Yeah but cellar racks aren't normally used for serving under the bar. They're for the cellar :)

Gravity is a common serving method at beer festivals in the UK. Almost all the festivals I visited while living there served by gravity, with the exception of the GBBF. They use cooling jackets around the casks though.

I visited a few bars in Scotland that still serve by gravity - but they had one advantage, a freezing cold bar. Most pubs in England are now heated, the last thing you want is a 22 degree pint :icon_vomit:

Thats how they served all the beer at the Real Ale festival I frequented in the UK. Me and a bunch of old men with guts, grey hair and beards.

Which one? :)

Some of the festivals can be like that, some have a more diverse crowd though.
 
Lived in Cardiff round the corner from a SA Brain pub and when the real ale craze first hit in the mid 70s they used to do a cask of SA on the bar on a Wednesday served by gravity. You wouldn't have known it was SA. Normally skull attack is served through a tight sparkler and comes out almost like a rich Yorkshire bitter. The gravity-served SA was headless but almost fizzy, and the hop profile was completely different - very refreshing but very different to what we were used to.
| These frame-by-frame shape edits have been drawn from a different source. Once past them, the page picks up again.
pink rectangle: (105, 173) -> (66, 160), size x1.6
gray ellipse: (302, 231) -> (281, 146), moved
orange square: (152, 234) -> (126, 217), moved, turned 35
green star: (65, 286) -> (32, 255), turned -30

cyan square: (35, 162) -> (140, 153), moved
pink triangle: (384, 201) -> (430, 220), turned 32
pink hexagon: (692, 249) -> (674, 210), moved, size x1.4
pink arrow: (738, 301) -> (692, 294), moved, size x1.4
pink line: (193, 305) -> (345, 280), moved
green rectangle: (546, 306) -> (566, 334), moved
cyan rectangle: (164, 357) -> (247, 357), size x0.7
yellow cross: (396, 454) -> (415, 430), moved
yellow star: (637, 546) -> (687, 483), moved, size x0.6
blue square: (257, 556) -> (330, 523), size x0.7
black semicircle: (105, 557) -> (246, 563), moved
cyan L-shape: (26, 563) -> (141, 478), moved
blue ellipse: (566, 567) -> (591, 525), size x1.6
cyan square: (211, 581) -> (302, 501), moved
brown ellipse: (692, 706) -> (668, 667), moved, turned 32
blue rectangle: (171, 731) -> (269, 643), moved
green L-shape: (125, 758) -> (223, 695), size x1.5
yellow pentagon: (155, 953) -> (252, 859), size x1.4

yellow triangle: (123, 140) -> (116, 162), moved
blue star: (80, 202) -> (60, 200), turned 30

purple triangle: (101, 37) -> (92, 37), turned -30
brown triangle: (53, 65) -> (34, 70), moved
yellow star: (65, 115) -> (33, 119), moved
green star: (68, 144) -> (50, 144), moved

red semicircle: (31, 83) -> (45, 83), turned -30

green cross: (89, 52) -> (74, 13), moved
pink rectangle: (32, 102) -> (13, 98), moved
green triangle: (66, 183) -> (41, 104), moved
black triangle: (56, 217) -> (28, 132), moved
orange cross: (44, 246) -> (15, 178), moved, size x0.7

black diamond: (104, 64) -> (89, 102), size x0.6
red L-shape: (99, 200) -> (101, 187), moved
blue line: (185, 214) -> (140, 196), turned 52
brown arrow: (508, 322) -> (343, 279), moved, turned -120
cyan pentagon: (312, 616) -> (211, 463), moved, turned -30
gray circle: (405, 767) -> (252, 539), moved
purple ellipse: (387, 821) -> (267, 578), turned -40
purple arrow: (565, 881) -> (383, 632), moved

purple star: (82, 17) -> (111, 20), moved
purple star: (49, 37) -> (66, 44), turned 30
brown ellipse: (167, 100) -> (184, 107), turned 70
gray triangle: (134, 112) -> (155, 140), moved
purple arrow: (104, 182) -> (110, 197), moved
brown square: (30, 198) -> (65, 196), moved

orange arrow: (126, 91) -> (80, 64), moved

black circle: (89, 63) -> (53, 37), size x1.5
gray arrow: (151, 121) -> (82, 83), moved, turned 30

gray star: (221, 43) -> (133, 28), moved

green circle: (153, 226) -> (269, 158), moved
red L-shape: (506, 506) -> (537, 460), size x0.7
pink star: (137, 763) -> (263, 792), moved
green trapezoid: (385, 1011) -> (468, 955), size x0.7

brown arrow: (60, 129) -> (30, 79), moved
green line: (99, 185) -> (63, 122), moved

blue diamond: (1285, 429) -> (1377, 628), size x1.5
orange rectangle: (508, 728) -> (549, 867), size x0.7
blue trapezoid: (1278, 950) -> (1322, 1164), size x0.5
I wouldn't mind trying the cube plus pump idea if I could find some method of getting some CO2 to fill the airspace as I don't intend going for a full cylinder and connections setup but I don't think that even I could go 15 or 20 litres in a few days <_<

edit: for example collecting the CO2 from secondary in a big plastic bag attached to the cube and as I pump the beer the bag goes down... doesn't need to be 100% airtight, just good enough to discourage spoilage for a week or so.
 
If you're not carbonating the beer with gas, natural carb for instance, and just want some gas on the top of the beer to prevent spoiling, a sodastream bottle is a cheaper alternative. No rental, $12 refills, and as it's not pushing the beer out, should last for quite a few kegs.
 
I like the idea of drinking barely carbonated ale from a cube. Homemade picnic kegs aren't for me. There's something about a DIY pressure vessel that gives me the heebie jeebies.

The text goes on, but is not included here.